Electrical engineering prof. Matt Yedlin - photo by Martin Dee
UBC Reports | Vol. 51 | No. 9 | Sep. 7, 2005
Engineer Discovers Vastly Improved Antenna Design
By Brian Lin
UBC electrical engineers have developed a three-dimensional, ultra-wideband antenna that could significantly improve wireless data transmission for anything from commercial to military communications.
The uniquely shaped antenna -- resembling the fleur-de-lis (FDL) -- not only covers a much wider range of bandwidth than conventional antennas, it produces stable, uniform signals unsurpassed by any existing models.
Invented by recent UBC PhD graduate Kim Dotto, who built the prototype in his garage using copper sheets, the FDL antenna’s flared, horn-like structure has undergone rigorous testing at UBC, the France Telecom Research and Development Laboratory, and the Laboratoire D’Electronique, Antenne et Télécomunications at the Université de Nice.
“We’ve been able to confirm the FDL antenna’s capacity to handle frequency transmissions from two to 26 gigahertz (GHz),” says Matt Yedlin, an associate professor in the Dept. of Electrical and Computer Engineering and Dotto’s PhD advisor.
“To put that in perspective, cellular phones work at around 1.8GHz. Space communications -- such as MOST (Microvariability and Oscillation of STars), Canada’s first space telescope -- come in at 2GHz,” says Yedlin. “Other satellite transmissions range from four to 12GHz.”
“In measurement applications, the FDL antenna covers a bandwidth range that would normally require 30 calibrated antennas,” says Yedlin, who is taking the FDL south of the border for field tests with Seattle Wireless this fall.

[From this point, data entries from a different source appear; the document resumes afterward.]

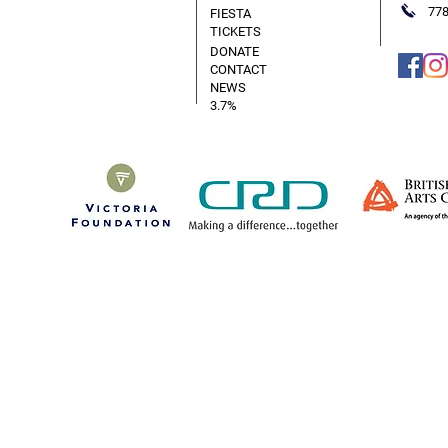
778
FIESTA
TICKETS
DONATE
CONTACT
NEWS
3.7%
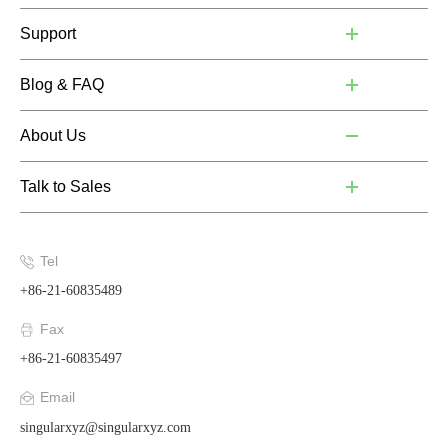
Support
Blog & FAQ
About Us
Talk to Sales
Tel
+86-21-60835489
Fax
+86-21-60835497
Email
singularxyz@singularxyz.com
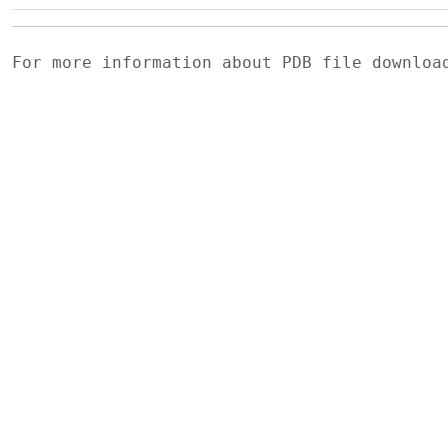
For more information about PDB file downlo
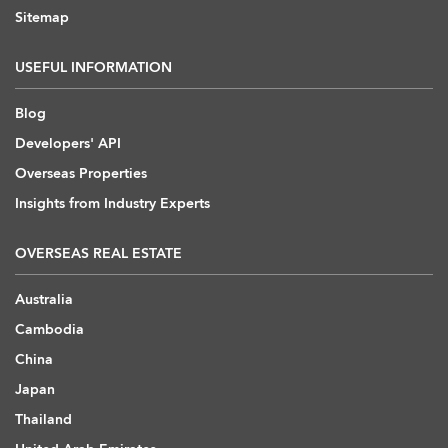
Sitemap
USEFUL INFORMATION
Blog
Developers' API
Overseas Properties
Insights from Industry Experts
OVERSEAS REAL ESTATE
Australia
Cambodia
China
Japan
Thailand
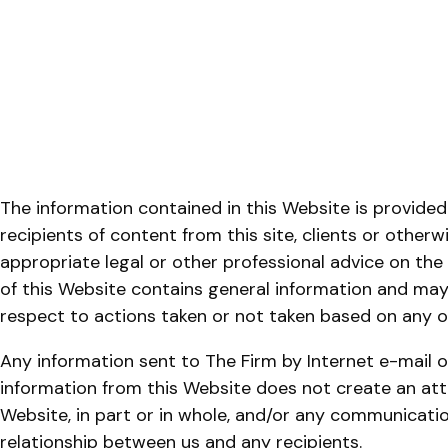
The information contained in this Website is provided
recipients of content from this site, clients or otherw
appropriate legal or other professional advice on the
of this Website contains general information and may n
respect to actions taken or not taken based on any or
Any information sent to The Firm by Internet e-mail o
information from this Website does not create an atto
Website, in part or in whole, and/or any communicatio
relationship between us and any recipients.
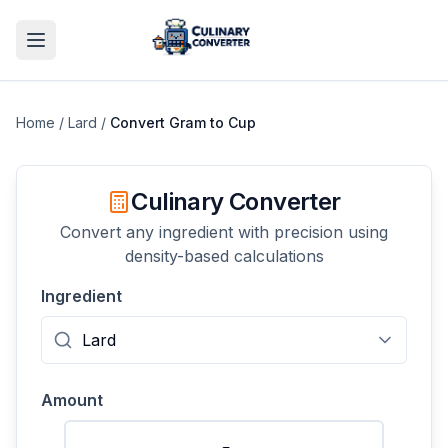
Home
/
Lard
/
Convert
Gram
to
Cup
Culinary Converter
Convert any ingredient with precision using
density-based calculations
Ingredient
Amount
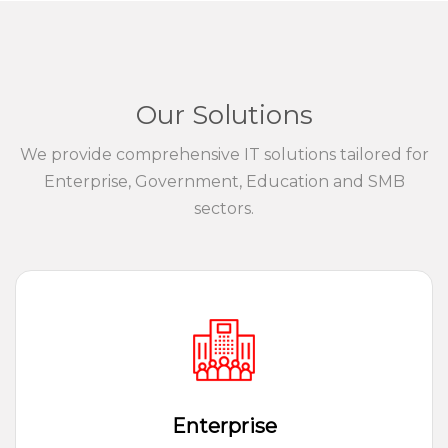
Our Solutions
We provide comprehensive IT solutions tailored for
Enterprise, Government, Education and SMB
sectors.
Enterprise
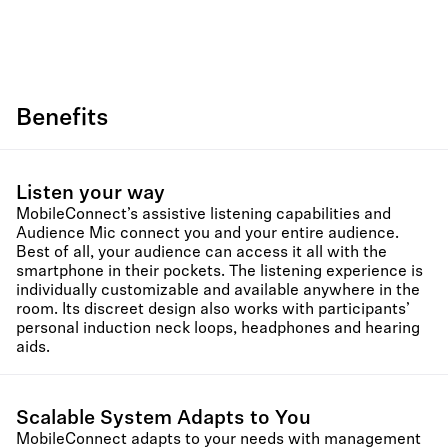
Benefits
Listen your way
MobileConnect’s assistive listening capabilities and
Audience Mic connect you and your entire audience.
Best of all, your audience can access it all with the
smartphone in their pockets. The listening experience is
individually customizable and available anywhere in the
room. Its discreet design also works with participants’
personal induction neck loops, headphones and hearing
aids.
Scalable System Adapts to You
MobileConnect adapts to your needs with management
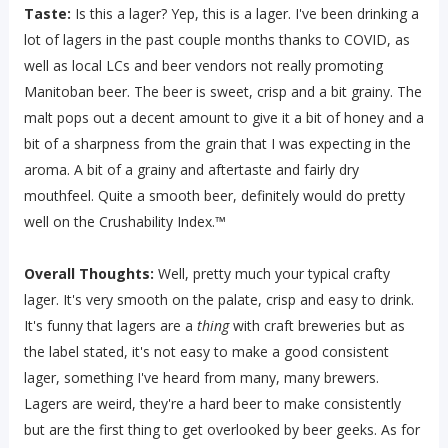
Taste:
Is this a lager? Yep, this is a lager. I've been drinking a
lot of lagers in the past couple months thanks to COVID, as
well as local LCs and beer vendors not really promoting
Manitoban beer. The beer is sweet, crisp and a bit grainy. The
malt pops out a decent amount to give it a bit of honey and a
bit of a sharpness from the grain that I was expecting in the
aroma. A bit of a grainy and aftertaste and fairly dry
mouthfeel. Quite a smooth beer, definitely would do pretty
well on the Crushability Index.™
Overall Thoughts:
Well, pretty much your typical crafty
lager. It's very smooth on the palate, crisp and easy to drink.
It's funny that lagers are a
thing
with craft breweries but as
the label stated, it's not easy to make a good consistent
lager, something I've heard from many, many brewers.
Lagers are weird, they're a hard beer to make consistently
but are the first thing to get overlooked by beer geeks. As for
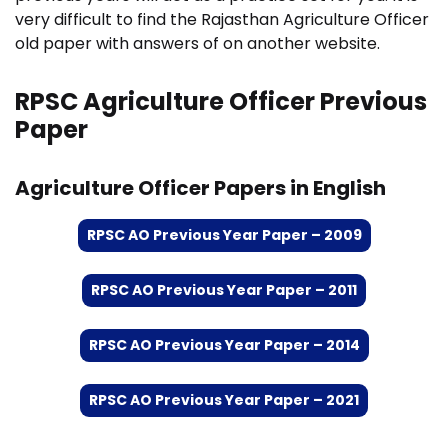
very difficult to find the Rajasthan Agriculture Officer
old paper with answers of on another website.
RPSC Agriculture Officer Previous
Paper
Agriculture Officer Papers in English
RPSC AO Previous Year Paper – 2009
RPSC AO Previous Year Paper – 2011
RPSC AO Previous Year Paper – 2014
RPSC AO Previous Year Paper – 2021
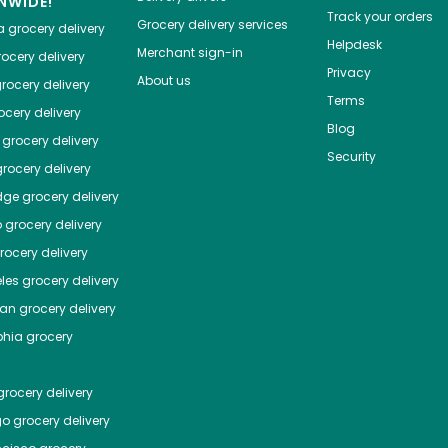
NWIDE!
Track your orders
Grocery delivery services
a
grocery delivery
Helpdesk
Merchant sign-in
ocery delivery
Privacy
About us
rocery delivery
Terms
cery delivery
Blog
grocery delivery
Security
rocery delivery
dge
grocery delivery
o
grocery delivery
ocery delivery
les
grocery delivery
tan
grocery delivery
phia
grocery
rocery delivery
go
grocery delivery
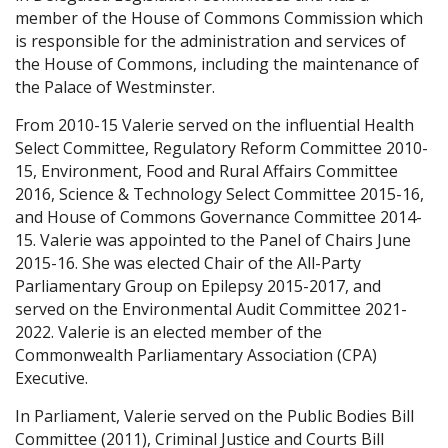
member of the House of Commons Commission which
is responsible for the administration and services of
the House of Commons, including the maintenance of
the Palace of Westminster.
From 2010-15 Valerie served on the influential Health
Select Committee, Regulatory Reform Committee 2010-
15, Environment, Food and Rural Affairs Committee
2016, Science & Technology Select Committee 2015-16,
and House of Commons Governance Committee 2014-
15. Valerie was appointed to the Panel of Chairs June
2015-16. She was elected Chair of the All-Party
Parliamentary Group on Epilepsy 2015-2017, and
served on the Environmental Audit Committee 2021-
2022. Valerie is an elected member of the
Commonwealth Parliamentary Association (CPA)
Executive.
In Parliament, Valerie served on the Public Bodies Bill
Committee (2011), Criminal Justice and Courts Bill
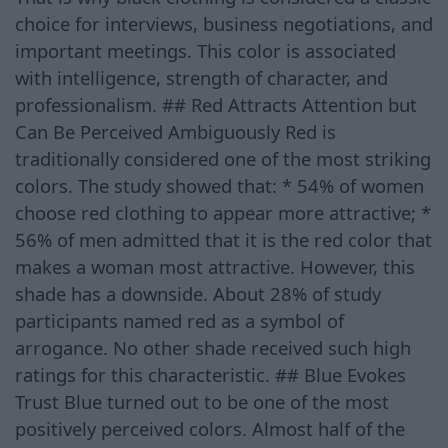
choice for interviews, business negotiations, and
important meetings. This color is associated
with intelligence, strength of character, and
professionalism. ## Red Attracts Attention but
Can Be Perceived Ambiguously Red is
traditionally considered one of the most striking
colors. The study showed that: * 54% of women
choose red clothing to appear more attractive; *
56% of men admitted that it is the red color that
makes a woman most attractive. However, this
shade has a downside. About 28% of study
participants named red as a symbol of
arrogance. No other shade received such high
ratings for this characteristic. ## Blue Evokes
Trust Blue turned out to be one of the most
positively perceived colors. Almost half of the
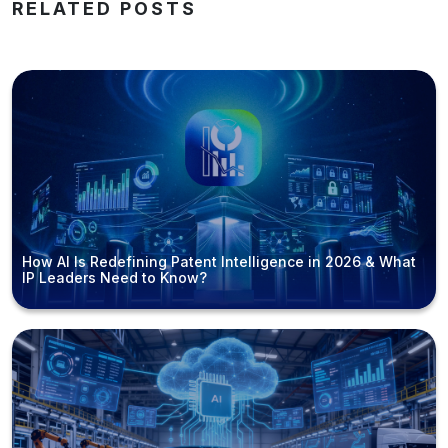
RELATED POSTS
How AI Is Redefining Patent Intelligence in 2026 & What
IP Leaders Need to Know?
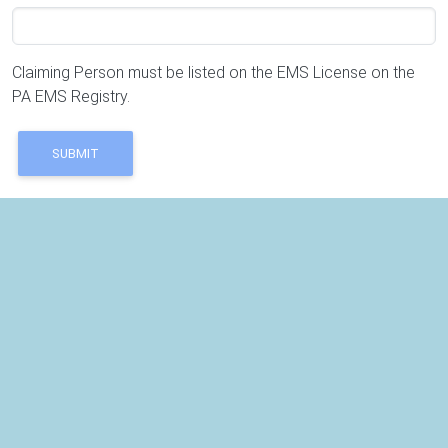
Claiming Person must be listed on the EMS License on the
PA EMS Registry.
SUBMIT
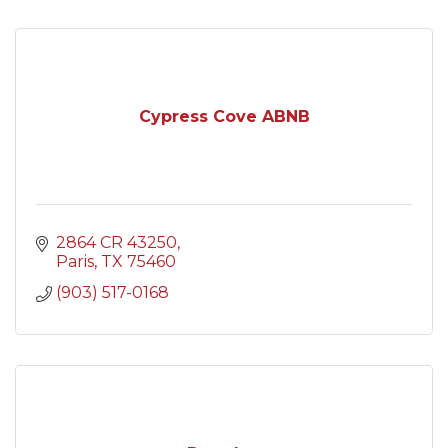
Cypress Cove ABNB
2864 CR 43250
Paris
TX
75460
(903) 517-0168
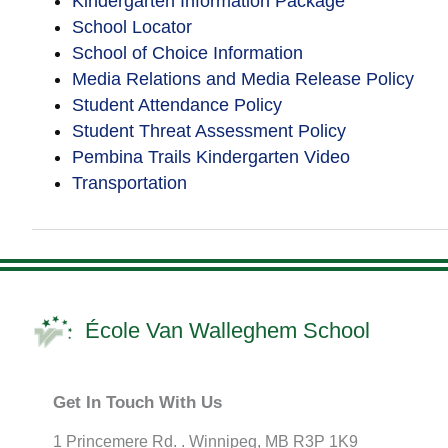
Kindergarten Information Package
School Locator
School of Choice Information
Media Relations and Media Release Policy
Student Attendance Policy
Student Threat Assessment Policy
Pembina Trails Kindergarten Video
Transportation
École Van Walleghem School
Get In Touch With Us
1 Princemere Rd. . Winnipeg, MB R3P 1K9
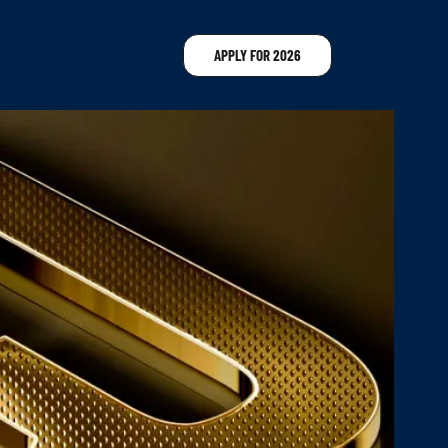
APPLY FOR 2026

The groundbreaking design, which had a U.S. patent issued this June, emerges at a time when the communications industry is desperately seeking ways to expand radio frequencies in order to keep up with tremendous growth in the demand for wireless technology.
The FDL antenna’s ultra-wide bandwidth not only provides a more cost-effective alternative to current infrastructure -- it costs as little as a dollar each to manufacture -- the uniformity of its frequency response opens the door to many new applications.
“The most obvious use is ultra-secure communications for military operations,” says Yedlin. “The FDL antenna enables transmission to be spread over a much wider range of frequencies, making electronic jamming virtually impossible.”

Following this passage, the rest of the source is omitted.